I leave a lot of question marks behind. What will happen to the Nigerian client whose father thought she was a witch? What about our client who worked so hard to escape abuse, only to see the police very much on her abuser's side? What about the woman fleeing death threats from her boyfriend in El Salvador? There are so many cases and so many people that I care about, but I'm only a very brief chapter in their story. I may never get to know what happens to the majority of people I have met. The work here continues on- placing cases with new volunteers, reaching out to new partners across the state, and serving those in need.

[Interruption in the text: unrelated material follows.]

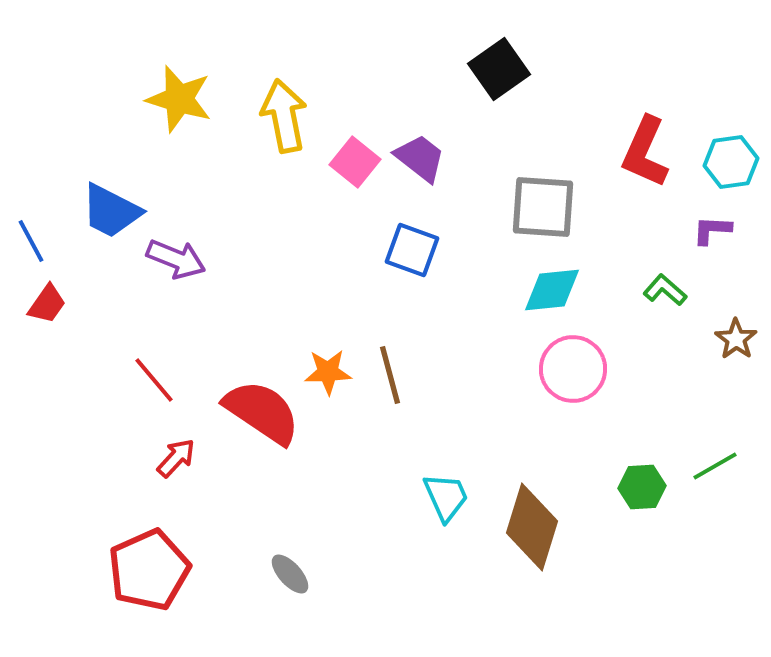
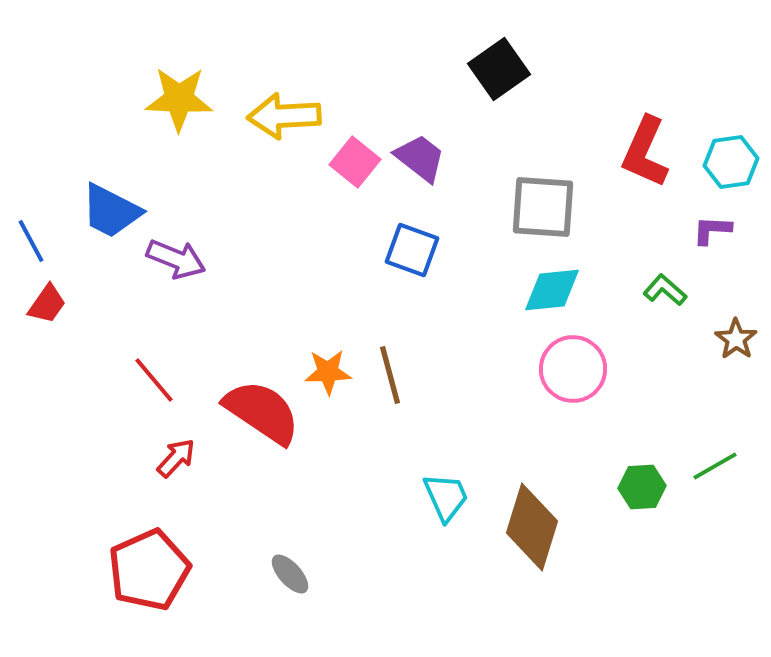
yellow star: rotated 14 degrees counterclockwise
yellow arrow: rotated 82 degrees counterclockwise
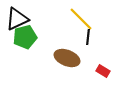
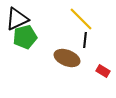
black line: moved 3 px left, 3 px down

The work also continues across the country. A national debate rages on surrounding immigration, asylum seekers, and refugees. Some want to allow more refugees into the US, while others want to redefine the bases for refugee and asylee status altogether. Immigration Judges in Atlanta deny 98% of cases. Women and children are still locked up at the border as they flee violence at home. The Supreme Court left millions in limbo. Undocumented immigrants across the country remain vulnerable to labor and sex trafficking, without access to things as basic as driver's licenses and even basic utilities

Despite all of this, I have hope. This summer I have met fantastic attorneys who are on the front lines of so many of the issues facing immigrants. The people I have met cannot work on every single issue I raised above. Some are dedicated to helping victims of violence, others asylum, and others still specifically work with minors. Many attorneys volunteer their time to work with those in detention centers along the border. There are others advocating for and educating people on issues specific to particular immigrant communities, no matter what their identities may be: LGBTQI, South Asian, or Nigerian. This list doesn't even take into account the countless attorneys in the private sector, in immigration or not, who have dedicated time take cases pro bono or low bono. I am constantly encouraged and energized by the passion that I see and the movement that is happening to help people. I have not lost faith, but instead I'm hopeful and excited to one day take my place among these amazing attorneys and advocates to also fight for our community. My part of this journey is just beginning.